Jews and ethnic panic

The New Republic’s cover story for their May 27th edition is a sobering piece entitled “Hitler is Dead: Against Ethnic Panic” by Leon Wieseltier, which provides a good complement to the Edward Said piece I mentioned below. Whereas Said speaks of political stridency among American Jews, Wieseltier disects the historical antecedents behind the recent “Second Holocaust” flames that are being fanned by some Jews:

[…] there is a Jewish panic now. The savagery of the Israeli-Palestinian conflict, the virulent anti-Zionism and anti-Semitism in the Arab world, the rise in anti-Jewish words and deeds in Europe: All this has left many Jews speculating morbidly about being the last Jews. And the Jews of the United States significantly exceed the Jews of Israel in this morbidity. The community is sunk in excitability, in the imagination of disaster. There is a loss of intellectual control.
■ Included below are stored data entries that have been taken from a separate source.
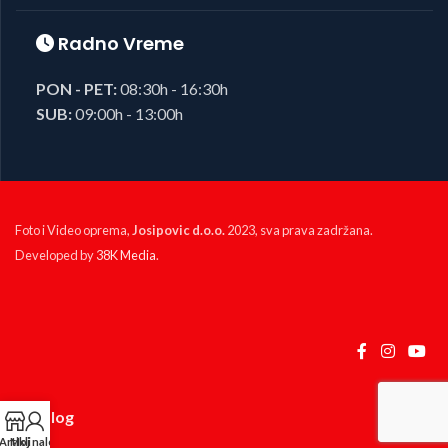
Radno Vreme
PON - PET:
08:30h - 16:30h
SUB:
09:00h - 13:00h
Foto i Video oprema,
Josipovic d.o.o.
2023, sva prava zadržana.
Developed by
38K Media
.
KP Izlog
Artikli
Moj nalog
Of course, some Palestinians and supporters are not adverse to using Holocaust references for their own rhetorical ends. From another article by Wieseltier I noted this quote from the Portugese writer Jose Saramago who commented after visiting Arafat in Ramallah during the recent Israeli offensive, “Though there are differences of time and place, what is happening here is a crime that may be compared to Auschwitz. They are turning this place into a concentration camp.”

Said on American Jewry

Edward Said in Counterpunch on what seems to be the prevailing mood these days among American Jews, that Israel can do no wrong, and how this stridency is at odds with the political dynamic in Israel itself, and among Israeli Jews, who seemingly have more room for debate than what is allowed for in America:

[…]public American Jewish support for Israel today simply does not tolerate any allowance for the existence of an actual Palestinian people, except in the context of terrorism, violence, evil and fanaticism.

Bush off the cuff

Howard Fineman has written a good piece for Newsweek’s May 27 issue on the Bush administration’s spin-control plans now that the press and Democrats are salivating over the red meat of what Bush and Co. knew about potential terrorist attacks before 9/11 (tipped by BuzzFlash).

The best part however is Fineman’s lead-in hook, which details a recent private meeting Bush had with some Republican senators right around the time the story first broke, and some off the cuff remarks he supposedly made in the “heat” of the moment. I particularly liked this recount of a recent conversation with Ariel Sharon:

He said he’d asked the Israeli leader if he really hated Yasir Arafat. Sharon had answered yes, according to the president. “I looked him straight in the eye and said, ‘Well, are you going to kill him?’ ” Sharon said no, to which the president said he’d replied, “That’s good.”